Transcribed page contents
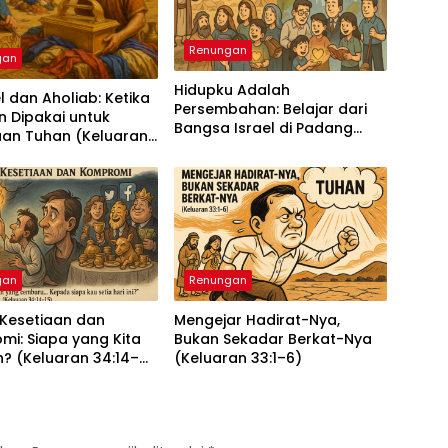
Renungan
gan
Hidupku Adalah
l dan Aholiab: Ketika
Persembahan: Belajar dari
n Dipakai untuk
Bangsa Israel di Padang
aan Tuhan (Keluaran
Gurun (Keluaran 35:4–29)
gan
Renungan
 Kesetiaan dan
Mengejar Hadirat-Nya,
i: Siapa yang Kita
Bukan Sekadar Berkat-Nya
? (Keluaran 34:14–
(Keluaran 33:1–6)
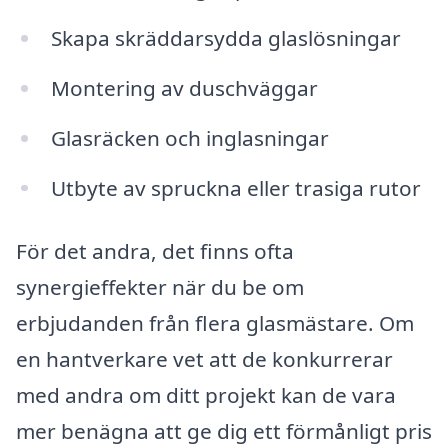
Skapa skräddarsydda glaslösningar
Montering av duschväggar
Glasräcken och inglasningar
Utbyte av spruckna eller trasiga rutor
För det andra, det finns ofta
synergieffekter när du be om
erbjudanden från flera glasmästare. Om
en hantverkare vet att de konkurrerar
med andra om ditt projekt kan de vara
mer benägna att ge dig ett förmånligt pris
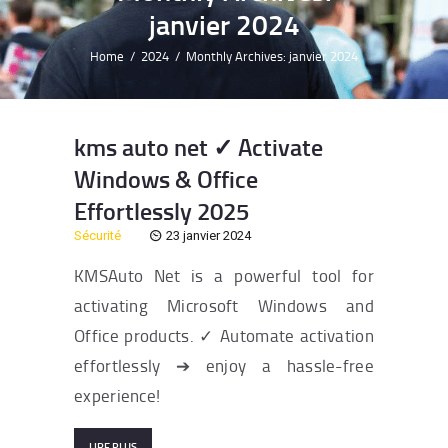
janvier 2024
Home
2024
Monthly Archives: janvier 2024
kms auto net ✓ Activate
Windows & Office
Effortlessly 2025
Sécurité
23 janvier 2024
KMSAuto Net is a powerful tool for
activating Microsoft Windows and
Office products. ✓ Automate activation
effortlessly ➔ enjoy a hassle-free
experience!
LIRE PLUS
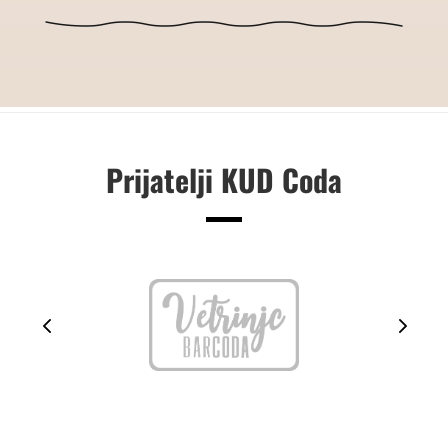
Prijatelji KUD Coda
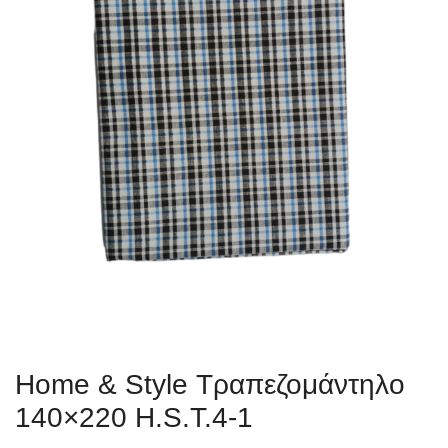
Home & Style Τραπεζομάντηλο
140×220 H.S.T.4-1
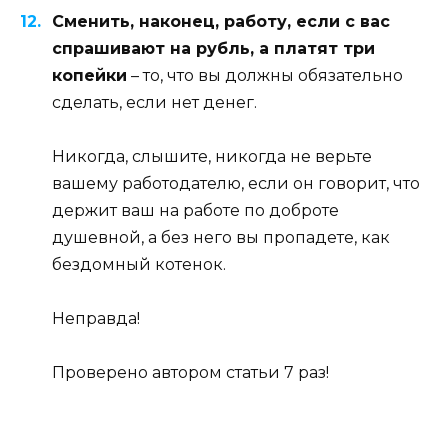
Сменить, наконец, работу, если с вас
спрашивают на рубль, а платят три
копейки
– то, что вы должны обязательно
сделать, если нет денег.
Никогда, слышите, никогда не верьте
вашему работодателю, если он говорит, что
держит ваш на работе по доброте
душевной, а без него вы пропадете, как
бездомный котенок.
Неправда!
Проверено автором статьи 7 раз!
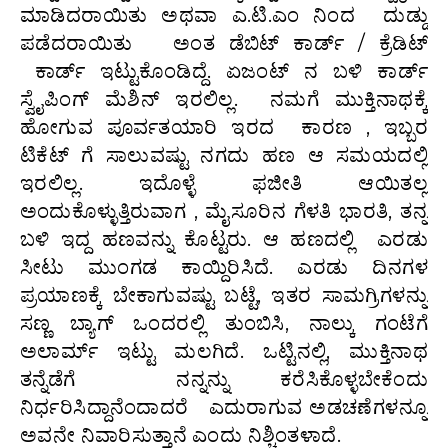
ಮಾಡಿದರಾಯಿತು ಅಥವಾ ಎ.ಟಿ.ಎಂ ನಿಂದ ದುಡ್ಡು
ಪಡೆದರಾಯಿತು ಅಂತ ಡೆಬಿಟ್ ಕಾರ್ಡ್ / ಕ್ರೆಡಿಟ್
ಕಾರ್ಡ್ ಇಟ್ಟುಕೊಂಡಿದ್ದೆ. ಏಜಂಟ್ ನ ಬಳಿ ಕಾರ್ಡ್
ಸ್ವೈಪಿಂಗ್ ಮೆಶಿನ್ ಇರಲಿಲ್ಲ. ನಮಗೆ ಮುಕ್ತಿನಾಥಕ್ಕೆ
ಹೋಗುವ ಪೂರ್ವತಯಾರಿ ಇರದ ಕಾರಣ , ಇಬ್ಬರ
ಟಿಕೆಟ್ ಗೆ ಸಾಲುವಷ್ಟು ನಗದು ಹಣ ಆ ಸಮಯದಲ್ಲಿ
ಇರಲಿಲ್ಲ. ಇದೊಳ್ಳೆ ಫಜೀತಿ ಆಯಿತಲ್ಲ
ಅಂದುಕೊಳ್ಳುತ್ತಿರುವಾಗ , ಮೈಸೂರಿನ ಗೆಳತಿ ಭಾರತಿ, ತನ್ನ
ಬಳಿ ಇದ್ದ ಹಣವನ್ನು ಕೊಟ್ಟರು. ಆ ಹಣದಲ್ಲಿ ಎರಡು
ಸೀಟು ಮುಂಗಡ ಕಾಯ್ದಿರಿಸಿದೆ. ಎರಡು ದಿನಗಳ
ಪ್ರಯಾಣಕ್ಕೆ ಬೇಕಾಗುವಷ್ಟು ಬಟ್ಟೆ, ಇತರ ಸಾಮಗ್ರಿಗಳನ್ನು
ಸಣ್ಣ ಬ್ಯಾಗ್ ಒಂದರಲ್ಲಿ ತುಂಬಿಸಿ, ನಾಲ್ಕು ಗಂಟೆಗೆ
ಅಲಾರ್ಮ್ ಇಟ್ಟು ಮಲಗಿದೆ. ಒಟ್ಟಿನಲ್ಲಿ, ಮುಕ್ತಿನಾಥ
ತನ್ನೆಡೆಗೆ ನನ್ನನ್ನು ಕರೆಸಿಕೊಳ್ಳಬೇಕೆಂದು
ನಿರ್ಧರಿಸಿದ್ದಾನೆಂದಾದರೆ ಎದುರಾಗುವ ಅಡಚಣೆಗಳನ್ನೂ
ಅವನೇ ನಿವಾರಿಸುತ್ತಾನೆ ಎಂದು ನಿಶ್ಚಿಂತಳಾದೆ.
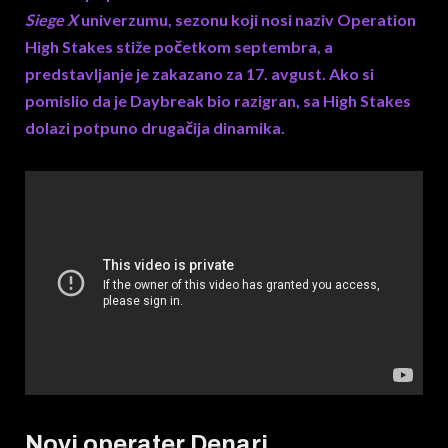
Siege X
univerzumu, sezonu koji nosi naziv Operation
High Stakes stiže početkom septembra, a
predstavljanje je zakazano za 17. avgust. Ako si
pomislio da je Daybreak bio razigran, sa High Stakes
dolazi potpuno drugačija dinamika.
Novi operater Denari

EXERCISE → Please retype, exactly and only, the lines from the one holding "ಹೋಗುವ ಪೂರ್ವತಯಾರಿ ಇರದ ಕಾರಣ , ಇಬ್ಬರ" to the end of the entries, both ends included, without any pictures.

EXERCISE SOLUTION →
ಹೋಗುವ ಪೂರ್ವತಯಾರಿ ಇರದ ಕಾರಣ , ಇಬ್ಬರ
ಟಿಕೆಟ್ ಗೆ ಸಾಲುವಷ್ಟು ನಗದು ಹಣ ಆ ಸಮಯದಲ್ಲಿ
ಇರಲಿಲ್ಲ. ಇದೊಳ್ಳೆ ಫಜೀತಿ ಆಯಿತಲ್ಲ
ಅಂದುಕೊಳ್ಳುತ್ತಿರುವಾಗ , ಮೈಸೂರಿನ ಗೆಳತಿ ಭಾರತಿ, ತನ್ನ
ಬಳಿ ಇದ್ದ ಹಣವನ್ನು ಕೊಟ್ಟರು. ಆ ಹಣದಲ್ಲಿ ಎರಡು
ಸೀಟು ಮುಂಗಡ ಕಾಯ್ದಿರಿಸಿದೆ. ಎರಡು ದಿನಗಳ
ಪ್ರಯಾಣಕ್ಕೆ ಬೇಕಾಗುವಷ್ಟು ಬಟ್ಟೆ, ಇತರ ಸಾಮಗ್ರಿಗಳನ್ನು
ಸಣ್ಣ ಬ್ಯಾಗ್ ಒಂದರಲ್ಲಿ ತುಂಬಿಸಿ, ನಾಲ್ಕು ಗಂಟೆಗೆ
ಅಲಾರ್ಮ್ ಇಟ್ಟು ಮಲಗಿದೆ. ಒಟ್ಟಿನಲ್ಲಿ, ಮುಕ್ತಿನಾಥ
ತನ್ನೆಡೆಗೆ ನನ್ನನ್ನು ಕರೆಸಿಕೊಳ್ಳಬೇಕೆಂದು
ನಿರ್ಧರಿಸಿದ್ದಾನೆಂದಾದರೆ ಎದುರಾಗುವ ಅಡಚಣೆಗಳನ್ನೂ
ಅವನೇ ನಿವಾರಿಸುತ್ತಾನೆ ಎಂದು ನಿಶ್ಚಿಂತಳಾದೆ.
Siege X
univerzumu, sezonu koji nosi naziv Operation
High Stakes stiže početkom septembra, a
predstavljanje je zakazano za 17. avgust. Ako si
pomislio da je Daybreak bio razigran, sa High Stakes
dolazi potpuno drugačija dinamika.
Novi operater Denari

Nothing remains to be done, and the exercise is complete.